### Input data
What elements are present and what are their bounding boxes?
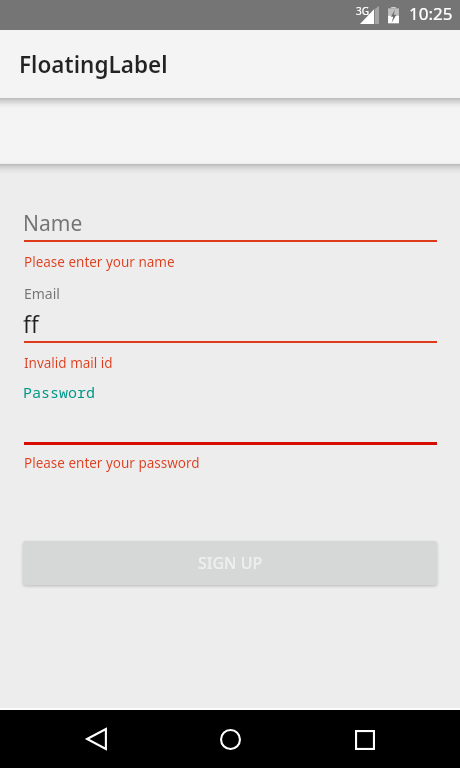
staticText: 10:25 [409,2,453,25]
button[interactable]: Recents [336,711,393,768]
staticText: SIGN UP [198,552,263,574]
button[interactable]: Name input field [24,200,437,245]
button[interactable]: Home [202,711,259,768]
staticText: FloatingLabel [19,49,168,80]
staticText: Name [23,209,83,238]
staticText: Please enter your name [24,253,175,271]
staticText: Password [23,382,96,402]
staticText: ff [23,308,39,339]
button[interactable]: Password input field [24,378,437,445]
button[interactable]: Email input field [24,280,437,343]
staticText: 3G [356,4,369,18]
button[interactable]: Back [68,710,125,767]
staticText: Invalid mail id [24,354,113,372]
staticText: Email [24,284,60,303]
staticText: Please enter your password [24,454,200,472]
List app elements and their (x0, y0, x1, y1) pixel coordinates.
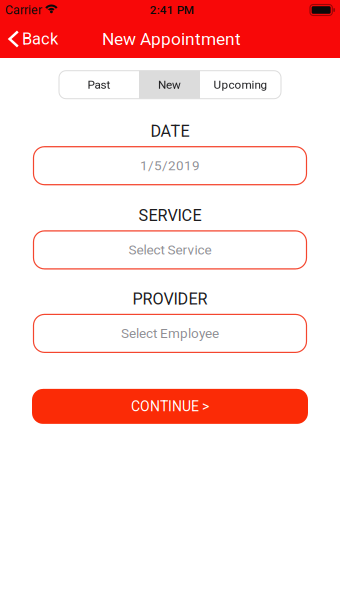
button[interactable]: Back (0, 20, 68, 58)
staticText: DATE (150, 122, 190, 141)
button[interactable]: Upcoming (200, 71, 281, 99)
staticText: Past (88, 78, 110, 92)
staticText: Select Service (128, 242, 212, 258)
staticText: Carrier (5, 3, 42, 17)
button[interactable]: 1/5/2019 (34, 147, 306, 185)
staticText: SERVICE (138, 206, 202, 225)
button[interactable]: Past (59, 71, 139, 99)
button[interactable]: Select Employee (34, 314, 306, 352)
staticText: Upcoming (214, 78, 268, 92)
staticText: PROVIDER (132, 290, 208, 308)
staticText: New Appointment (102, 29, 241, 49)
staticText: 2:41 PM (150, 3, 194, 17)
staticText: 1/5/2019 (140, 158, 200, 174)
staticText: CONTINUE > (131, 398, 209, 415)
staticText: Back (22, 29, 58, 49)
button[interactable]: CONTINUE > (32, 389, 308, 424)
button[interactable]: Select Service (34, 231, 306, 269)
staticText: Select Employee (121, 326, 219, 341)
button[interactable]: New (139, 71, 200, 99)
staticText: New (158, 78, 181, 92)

### How to complete this task
Set down the records precisely as they appear. Any picture stays out.

### Task solution
What elements are present and what are their bounding boxes?
staticText: 10:25 [409,2,453,25]
button[interactable]: Recents [336,711,393,768]
staticText: SIGN UP [198,552,263,574]
button[interactable]: Name input field [24,200,437,245]
button[interactable]: Home [202,711,259,768]
staticText: FloatingLabel [19,49,168,80]
staticText: Name [23,209,83,238]
staticText: Please enter your name [24,253,175,271]
staticText: Password [23,382,96,402]
staticText: ff [23,308,39,339]
button[interactable]: Password input field [24,378,437,445]
button[interactable]: Email input field [24,280,437,343]
staticText: 3G [356,4,369,18]
button[interactable]: Back [68,710,125,767]
staticText: Invalid mail id [24,354,113,372]
staticText: Email [24,284,60,303]
staticText: Please enter your password [24,454,200,472]
List app elements and their (x0, y0, x1, y1) pixel coordinates.
button[interactable]: Back (0, 20, 68, 58)
staticText: DATE (150, 122, 190, 141)
button[interactable]: Upcoming (200, 71, 281, 99)
staticText: Past (88, 78, 110, 92)
staticText: Select Service (128, 242, 212, 258)
staticText: Carrier (5, 3, 42, 17)
button[interactable]: 1/5/2019 (34, 147, 306, 185)
staticText: SERVICE (138, 206, 202, 225)
button[interactable]: Past (59, 71, 139, 99)
button[interactable]: Select Employee (34, 314, 306, 352)
staticText: Upcoming (214, 78, 268, 92)
staticText: PROVIDER (132, 290, 208, 308)
staticText: New Appointment (102, 29, 241, 49)
staticText: 2:41 PM (150, 3, 194, 17)
staticText: 1/5/2019 (140, 158, 200, 174)
staticText: CONTINUE > (131, 398, 209, 415)
staticText: Back (22, 29, 58, 49)
button[interactable]: CONTINUE > (32, 389, 308, 424)
button[interactable]: Select Service (34, 231, 306, 269)
staticText: Select Employee (121, 326, 219, 341)
button[interactable]: New (139, 71, 200, 99)
staticText: New (158, 78, 181, 92)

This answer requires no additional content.